*** Opening of RECORDS FOR THE TASK ***
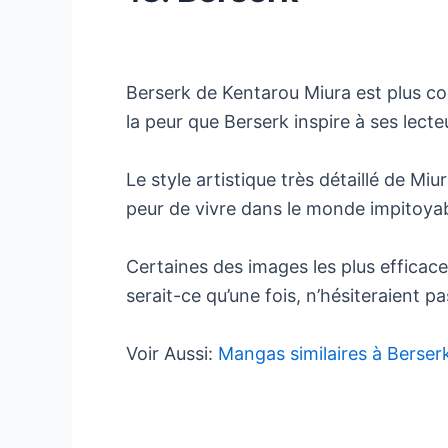
Berserk de Kentarou Miura est plus co
la peur que Berserk inspire à ses lecte
Le style artistique très détaillé de Mi
peur de vivre dans le monde impitoyab
Certaines des images les plus efficac
serait-ce qu’une fois, n’hésiteraient p
Voir Aussi:
Mangas similaires à Berser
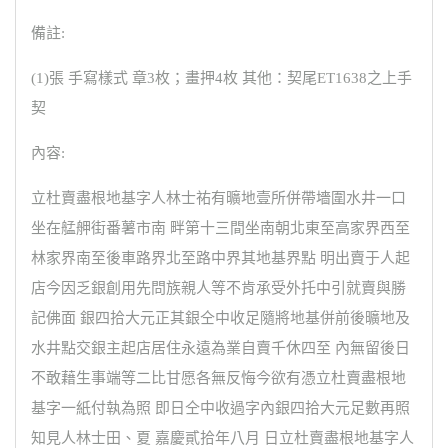
備註:
(1)張 手寫樣式 章3枚；畫押4枚 其他：契尾ET1638之上手
契
內容:
立杜賣盡根地基字人林士祐有曠地壹所併帶墻圍水井一口
坐在艋舺街番薯市南 畔第十三間坐南朝北東至高家界西至
林家界南至後車路界北至路中界其地基界點 明出賣于人起
店今因乏銀創用先問族親人等不肯承受外托中引就賣與勝
記佛面 銀四拾大元正其銀仝中收足隨將地基併前後曠地及
水井點交銀主起店居住永遠為業自賣千休四至 內無留後日
不敢藉生事端等二比甘愿各無反悔今欲有憑立杜賣盡根地
基字一紙付執為照 即日仝中收過字內銀四拾大元足數再照
知見人林士田、夏 嘉慶貳拾年八月 日立杜賣盡根地基字人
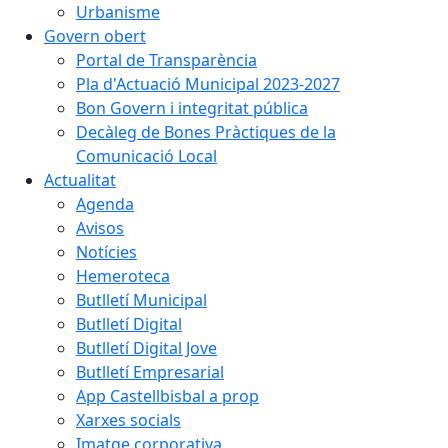
Urbanisme
Govern obert
Portal de Transparència
Pla d'Actuació Municipal 2023-2027
Bon Govern i integritat pública
Decàleg de Bones Pràctiques de la
Comunicació Local
Actualitat
Agenda
Avisos
Notícies
Hemeroteca
Butlletí Municipal
Butlletí Digital
Butlletí Digital Jove
Butlletí Empresarial
App Castellbisbal a prop
Xarxes socials
Imatge corporativa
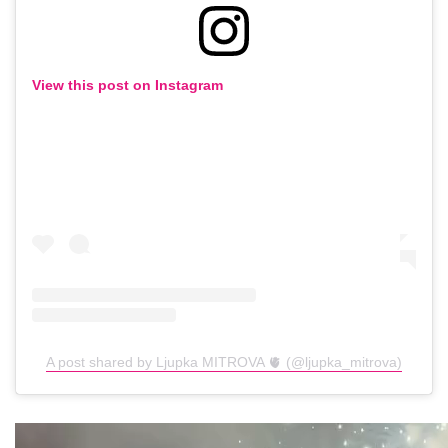
View this post on Instagram
A post shared by Ljupka MITROVA 🫀 (@ljupka_mitrova)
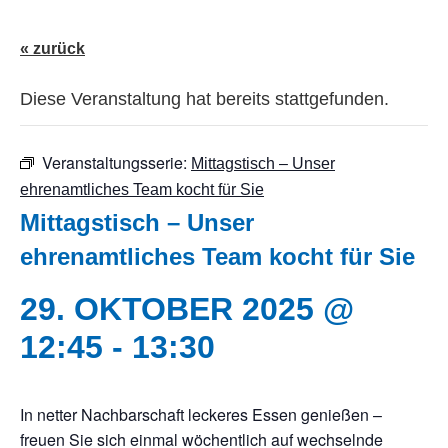
« zurück
Diese Veranstaltung hat bereits stattgefunden.
Veranstaltungsserie:
Mittagstisch – Unser
ehrenamtliches Team kocht für Sie
Mittagstisch – Unser
ehrenamtliches Team kocht für Sie
29. OKTOBER 2025 @
12:45
-
13:30
In netter Nachbarschaft leckeres Essen genießen –
freuen Sie sich einmal wöchentlich auf wechselnde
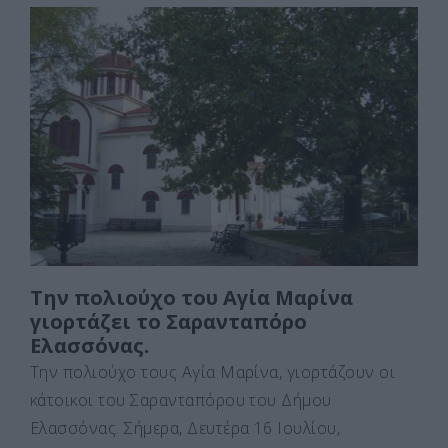
c
st
ai
ρ
e
o
l
α
b
d
σ
o
o
τε
o
n
ίτ
k
ε
Την πολιούχο του Αγία Μαρίνα
γιορτάζει το Σαρανταπόρο
Ελασσόνας.
Την πολιούχο τους Αγία Μαρίνα, γιορτάζουν οι
κάτοικοι του Σαρανταπόρου του Δήμου
Ελασσόνας. Σήμερα, Δευτέρα 16 Ιουλίου,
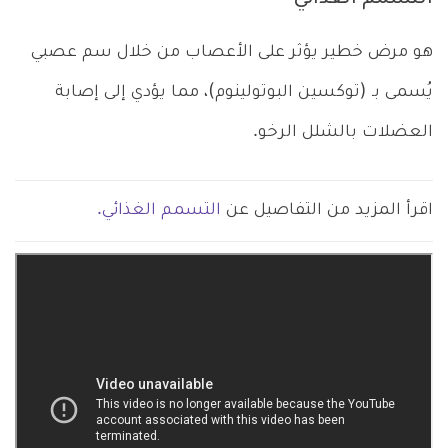
هو مرض خطير يؤثر على الأعصاب من خلال سم عصبي
يُسمى بـ (توكسين البوتولينوم)، مما يؤدي إلى إصابة
العضلات بالشلل الرخو.
اقرأ المزيد من التفاصيل عن
التسمم الغذائي.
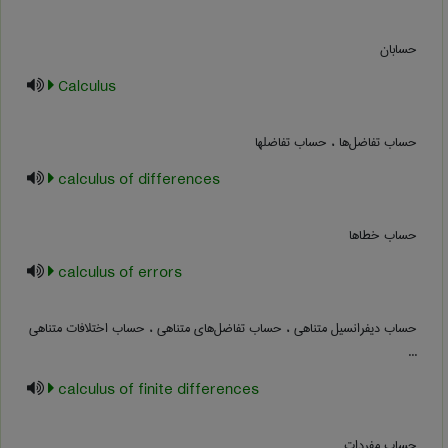
حسابان
Calculus
حساب تفاضل‌ها ، حساب تفاضلها
calculus of differences
حساب خطاها
calculus of errors
حساب دیفرانسیل متناهی ، حساب تفاضل‌های متناهی ، حساب اختلافات متناهی
...
calculus of finite differences
حساب مفردات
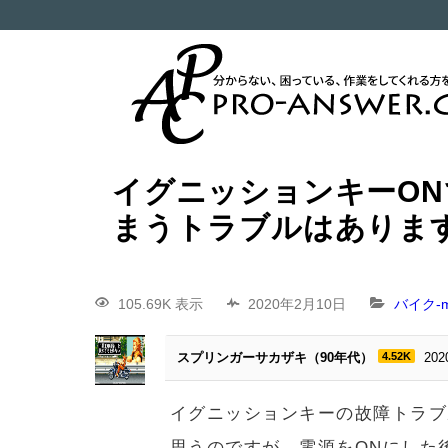
イグニッションキーO
まうトラブルはありま
105.69K 表示
2020年2月10日
バイク-mo
スプリンガーサカザキ（90年代）
4.52K
20
イグニッションキーの故障トラブ
思うのですが、電源をONにした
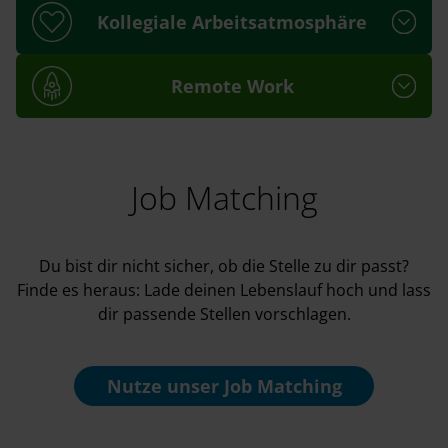
Kollegiale Arbeitsatmosphäre
Remote Work
Job Matching
Du bist dir nicht sicher, ob die Stelle zu dir passt?
Finde es heraus: Lade deinen Lebenslauf hoch und lass
dir passende Stellen vorschlagen.
Nutze unser
Job Matching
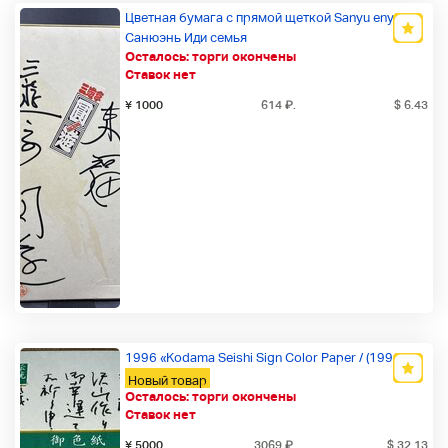
Цветная бумага с прямой щеткой Sanyu enyu
Санюэнь Иди семья
Осталось:
торги окончены
Новый товар
Ставок нет
¥ 1000
614
₽
.
$ 6.43
1996 «Kodama Seishi Sign Color Paper / (1996)»
Новый товар
Осталось:
торги окончены
Ставок нет
¥ 5000
3069
₽
.
$ 32.13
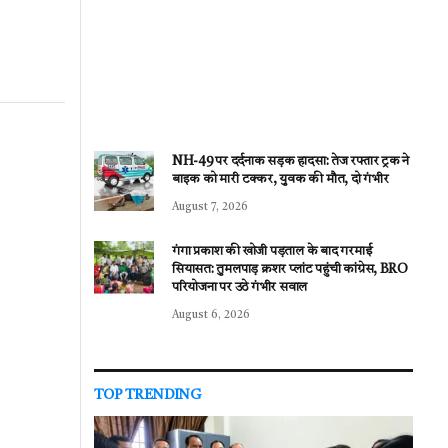
NH-49 पर दर्दनाक सड़क हादसा: तेज रफ्तार ट्रक ने
बाइक को मारी टक्कर, युवक की मौत, दो गंभीर
August 7, 2026
गंगा प्रकाश की खोजी पड़ताल के बाद गरमाई
सियासत: तुमलपाड़ क्रशर प्लांट पहुंची कांग्रेस, BRO
परियोजना पर उठे गंभीर सवाल
August 6, 2026
TOP TRENDING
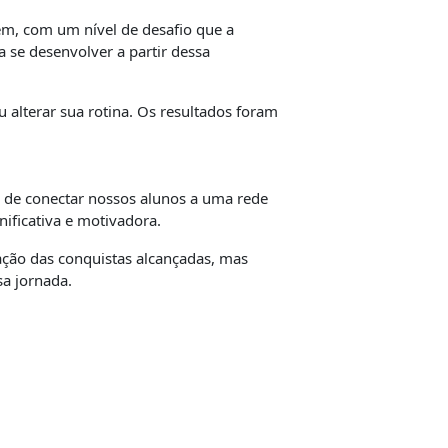
m, com um nível de desafio que a
 se desenvolver a partir dessa
 alterar sua rotina. Os resultados foram
 de conectar nossos alunos a uma rede
nificativa e motivadora.
ção das conquistas alcançadas, mas
a jornada.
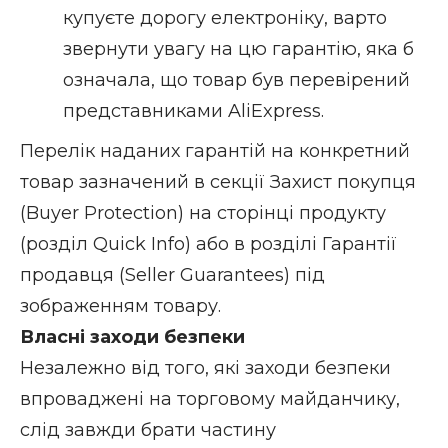
купуєте дорогу електроніку, варто
звернути увагу на цю гарантію, яка б
означала, що товар був перевірений
представниками AliExpress.
Перелік наданих гарантій на конкретний
товар зазначений в секції Захист покупця
(Buyer Protection) на сторінці продукту
(розділ Quick Info) або в розділі Гарантії
продавця (Seller Guarantees) під
зображенням товару.
Власні заходи безпеки
Незалежно від того, які заходи безпеки
впроваджені на торговому майданчику,
слід завжди брати частину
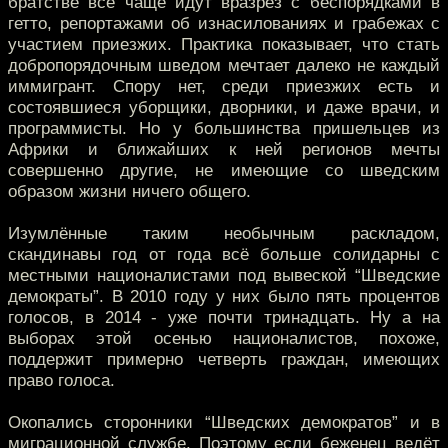
братстве всё чаще идут вразрез с беспорядками в
гетто, репортажами об изнасилованиях и грабежах с
участием приезжих. Практика показывает, что стать
добропорядочным шведом мечтает далеко не каждый
иммигрант. Спору нет, среди приезжих есть и
состоявшиеся уборщики, дворники, и даже врачи, и
программисты. Но у большинства пришельцев из
Африки и ближайших к ней регионов мечты
совершенно другие, не имеющие со шведским
образом жизни ничего общего.
Изумлённые таким необычным раскладом,
скандинавы год от года всё больше солидарны с
местными националистами под вывеской “Шведские
демократы”. В 2010 году у них было пять процентов
голосов, в 2014 - уже почти тринадцать. Ну а на
выборах этой осенью националистов, похоже,
поддержит примерно четверть граждан, имеющих
право голоса.
Окопались сторонники “Шведских демократов” и в
миграционной службе. Поэтому если беженец ведёт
*** Close of RECORDS FOR THE TASK ***
WHAT YOU HAVE TO DO: Your answer should hold every record above, printed exactly and free of pictures.

REPLY TO THE TASK:
Berserk de Kentarou Miura est plus co
la peur que Berserk inspire à ses lecte
Le style artistique très détaillé de Mi
peur de vivre dans le monde impitoyab
Certaines des images les plus efficac
serait-ce qu’une fois, n’hésiteraient p
Voir Aussi:
Mangas similaires à Berser
備註:
(1)張 手寫樣式 章3枚；畫押4枚 其他：契尾ET1638之上手
契
內容:
立杜賣盡根地基字人林士祐有曠地壹所併帶墻圍水井一口
坐在艋舺街番薯市南 畔第十三間坐南朝北東至高家界西至
林家界南至後車路界北至路中界其地基界點 明出賣于人起
店今因乏銀創用先問族親人等不肯承受外托中引就賣與勝
記佛面 銀四拾大元正其銀仝中收足隨將地基併前後曠地及
水井點交銀主起店居住永遠為業自賣千休四至 內無留後日
不敢藉生事端等二比甘愿各無反悔今欲有憑立杜賣盡根地
基字一紙付執為照 即日仝中收過字內銀四拾大元足數再照
知見人林士田、夏 嘉慶貳拾年八月 日立杜賣盡根地基字人
Urbanisme
Govern obert
Portal de Transparència
Pla d'Actuació Municipal 2023-2027
Bon Govern i integritat pública
Decàleg de Bones Pràctiques de la
Comunicació Local
Actualitat
Agenda
Avisos
Notícies
Hemeroteca
Butlletí Municipal
Butlletí Digital
Butlletí Digital Jove
Butlletí Empresarial
App Castellbisbal a prop
Xarxes socials
Imatge corporativa
View this post on Instagram
A post shared by Ljupka MITROVA 🫀 (@ljupka_mitrova)
« zurück
Diese Veranstaltung hat bereits stattgefunden.
Veranstaltungsserie:
Mittagstisch – Unser
ehrenamtliches Team kocht für Sie
Mittagstisch – Unser
ehrenamtliches Team kocht für Sie
29. OKTOBER 2025 @
12:45
-
13:30
In netter Nachbarschaft leckeres Essen genießen –
freuen Sie sich einmal wöchentlich auf wechselnde
c
st
ai
ρ
e
o
l
α
b
d
σ
o
o
τε
o
n
ίτ
k
ε
Την πολιούχο του Αγία Μαρίνα
γιορτάζει το Σαρανταπόρο
Ελασσόνας.
Την πολιούχο τους Αγία Μαρίνα, γιορτάζουν οι
κάτοικοι του Σαρανταπόρου του Δήμου
Ελασσόνας. Σήμερα, Δευτέρα 16 Ιουλίου,
هو مرض خطير يؤثر على الأعصاب من خلال سم عصبي
يُسمى بـ (توكسين البوتولينوم)، مما يؤدي إلى إصابة
العضلات بالشلل الرخو.
اقرأ المزيد من التفاصيل عن
التسمم الغذائي.
حسابان
Calculus
حساب تفاضل‌ها ، حساب تفاضلها
calculus of differences
حساب خطاها
calculus of errors
حساب دیفرانسیل متناهی ، حساب تفاضل‌های متناهی ، حساب اختلافات متناهی
...
calculus of finite differences
حساب مفردات
イグニッションキーO
まうトラブルはありま
105.69K 表示
2020年2月10日
バイク-mo
スプリンガーサカザキ（90年代）
4.52K
20
イグニッションキーの故障トラブ
思うのですが、電源をONにした
Kollegiale Arbeitsatmosphäre
Remote Work
Job Matching
Du bist dir nicht sicher, ob die Stelle zu dir passt?
Finde es heraus: Lade deinen Lebenslauf hoch und lass
dir passende Stellen vorschlagen.
Nutze unser
Job Matching
Цветная бумага с прямой щеткой Sanyu enyu
Санюэнь Иди семья
Осталось:
торги окончены
Новый товар
Ставок нет
¥ 1000
614
₽
.
$ 6.43
1996 «Kodama Seishi Sign Color Paper / (1996)»
Новый товар
Осталось:
торги окончены
Ставок нет
¥ 5000
3069
₽
.
$ 32.13
NH-49 पर दर्दनाक सड़क हादसा: तेज रफ्तार ट्रक ने
बाइक को मारी टक्कर, युवक की मौत, दो गंभीर
August 7, 2026
गंगा प्रकाश की खोजी पड़ताल के बाद गरमाई
सियासत: तुमलपाड़ क्रशर प्लांट पहुंची कांग्रेस, BRO
परियोजना पर उठे गंभीर सवाल
August 6, 2026
TOP TRENDING
m, com um nível de desafio que a
 se desenvolver a partir dessa
 alterar sua rotina. Os resultados foram
 de conectar nossos alunos a uma rede
nificativa e motivadora.
ção das conquistas alcançadas, mas
a jornada.
купуєте дорогу електроніку, варто
звернути увагу на цю гарантію, яка б
означала, що товар був перевірений
представниками AliExpress.
Перелік наданих гарантій на конкретний
товар зазначений в секції Захист покупця
(Buyer Protection) на сторінці продукту
(розділ Quick Info) або в розділі Гарантії
продавця (Seller Guarantees) під
зображенням товару.
Власні заходи безпеки
Незалежно від того, які заходи безпеки
впроваджені на торговому майданчику,
слід завжди брати частину
братстве всё чаще идут вразрез с беспорядками в
гетто, репортажами об изнасилованиях и грабежах с
участием приезжих. Практика показывает, что стать
добропорядочным шведом мечтает далеко не каждый
иммигрант. Спору нет, среди приезжих есть и
состоявшиеся уборщики, дворники, и даже врачи, и
программисты. Но у большинства пришельцев из
Африки и ближайших к ней регионов мечты
совершенно другие, не имеющие со шведским
образом жизни ничего общего.
Изумлённые таким необычным раскладом,
скандинавы год от года всё больше солидарны с
местными националистами под вывеской “Шведские
демократы”. В 2010 году у них было пять процентов
голосов, в 2014 - уже почти тринадцать. Ну а на
выборах этой осенью националистов, похоже,
поддержит примерно четверть граждан, имеющих
право голоса.
Окопались сторонники “Шведских демократов” и в
миграционной службе. Поэтому если беженец ведёт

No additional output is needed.